Records shown Block Start
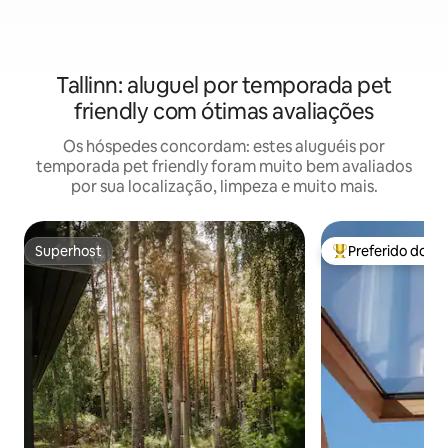
Tallinn: aluguel por temporada pet
friendly com ótimas avaliações
Os hóspedes concordam: estes aluguéis por
temporada pet friendly foram muito bem avaliados
por sua localização, limpeza e muito mais.
Superhost
Preferido dos 
Superhost
Entre os melhore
Records shown Block End
● **What is being asked**: Please provide a faithful transcription of all the data, pictures excluded.

● **Answer for this exercise**:
Tallinn: aluguel por temporada pet
friendly com ótimas avaliações
Os hóspedes concordam: estes aluguéis por
temporada pet friendly foram muito bem avaliados
por sua localização, limpeza e muito mais.
Superhost
Preferido dos 
Superhost
Entre os melhore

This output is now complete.